Primeiramente, com o atual estilo de vida da sociedade que busca cada vez mais rapidez e economia no modo de se alimentar, os fornecedores alimentícios tem incentivado cada vez mais o consumo de refrigerantes e sucos artificiais. Prova disso, são seus preços mais reduzidos em relação aos produtos orgânicos e mais saudáveis. Esse conjunto proporciona outros efeitos que vem acompanhados da obesidade como hipertensão, ansiedade e depressão.
Vale ressaltar também, que os custos com a obesidade no Brasil representam 5% e tendem aumentar de forma progressiva mediante a alimentação e o estilo de vida que a população tem adotado. Isso acarreta em impasses na saúde publica como a superlotação das unidades de saúde e a diminuição de aparelhos de pressão pelo seu uso constante.

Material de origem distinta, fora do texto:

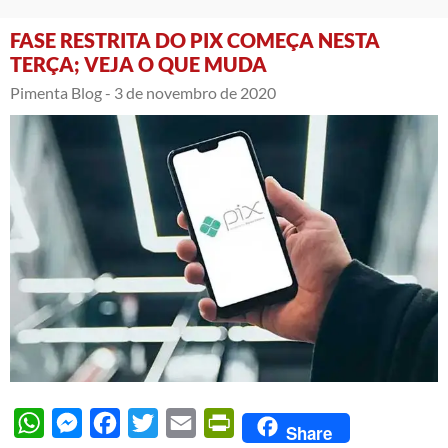
FASE RESTRITA DO PIX COMEÇA NESTA
TERÇA; VEJA O QUE MUDA
Pimenta Blog -
3 de novembro de 2020
WhatsApp
Messenger
Facebook
Twitter
Email
PrintFriendly
Share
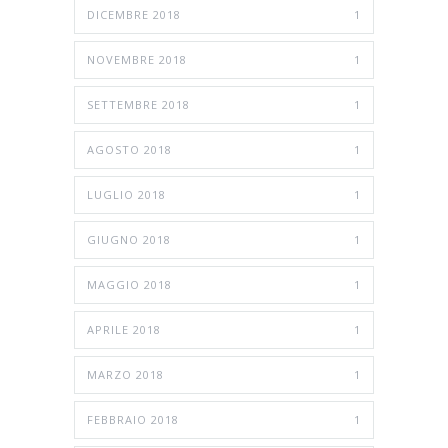
DICEMBRE 2018
1
NOVEMBRE 2018
1
SETTEMBRE 2018
1
AGOSTO 2018
1
LUGLIO 2018
1
GIUGNO 2018
1
MAGGIO 2018
1
APRILE 2018
1
MARZO 2018
1
FEBBRAIO 2018
1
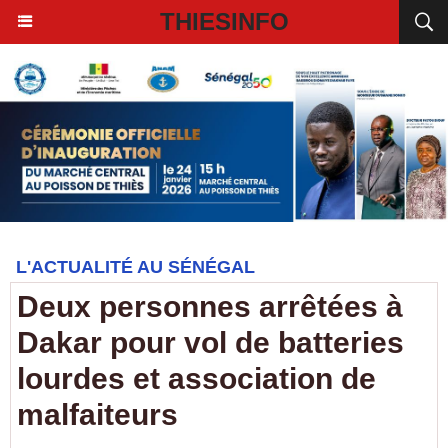
THIESINFO
L'ACTUALITÉ AU SÉNÉGAL
Deux personnes arrêtées à
Dakar pour vol de batteries
lourdes et association de
malfaiteurs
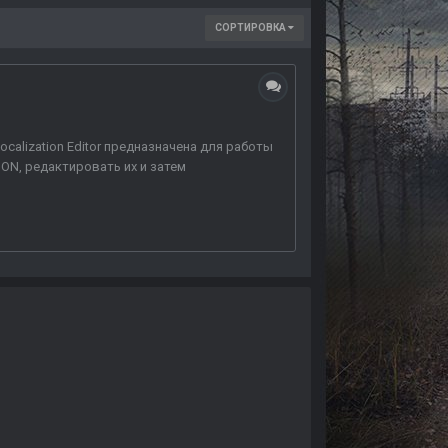
СОРТИРОВКА
calization Editor предназначена для работы
ON, редактировать их и затем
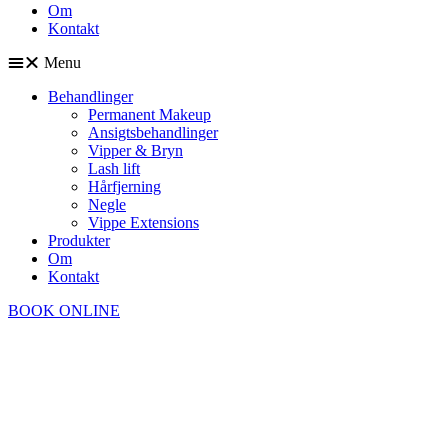
Om
Kontakt
Menu
Behandlinger
Permanent Makeup
Ansigtsbehandlinger
Vipper & Bryn
Lash lift
Hårfjerning
Negle
Vippe Extensions
Produkter
Om
Kontakt
BOOK ONLINE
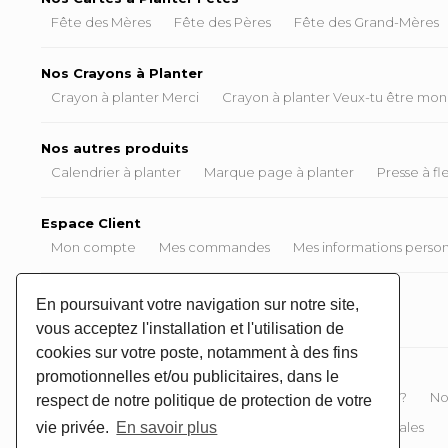
Fête des Mères
Fête des Pères
Fête des Grand-Mères
Nos Crayons à Planter
Crayon à planter Merci
Crayon à planter Veux-tu être mon
Nos autres produits
Calendrier à planter
Marque page à planter
Presse à fl
Espace Client
Mon compte
Mes commandes
Mes informations person
Aide & Informations
En poursuivant votre navigation sur notre site,
Aide et questions fréquentes
Plan du site
vous acceptez l'installation et l'utilisation de
cookies sur votre poste, notamment à des fins
À propos de Carte à Pousser
promotionnelles et/ou publicitaires, dans le
Dans l'atelier de Carte à Pousser
Qui sommes-nous ?
No
respect de notre politique de protection de votre
Devenez revendeur Carte à Pousser !
Mentions légales
vie privée.
En savoir plus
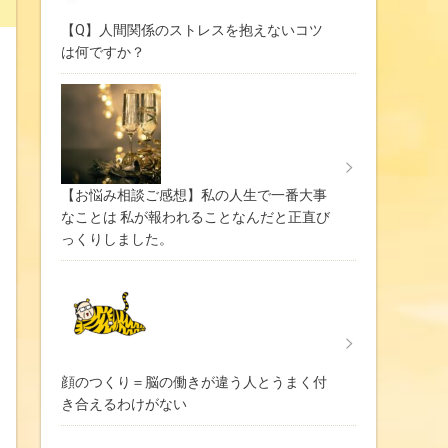
【Q】人間関係のストレスを抱えないコツ
は何ですか？
【お悩み相談ご感想】私の人生で一番大事
なことは 私が報われることなんだと正直び
っくりしました。
顔のつくり＝脳の働きが違う人とうまく付
き合えるわけがない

Dessa forma, prova-se que os efeitos da obesidade tem diminuído a qualidade de vida da população em uma escala geral.
Portanto, é necessário que os fornecedores alimentícios implantem incentivos da alimentação saudável por meio de preços mais acessíveis para o consumo de frutas e hortaliças que a curto prazo serão priorizados no cardápio brasileiro e proporcionando assim uma melhor qualidade de vida. Em consonância, é importante que o Ministério da Saúde com a ajuda de profissionais da área da psicologia invistam na conscientização por meio de palestras para uma alimentação saudável, também, tratando seus agravantes como ansiedade e depressão, logo, reduzindo proporcionalmente os gastos públicos com a obesidade e seus efeitos.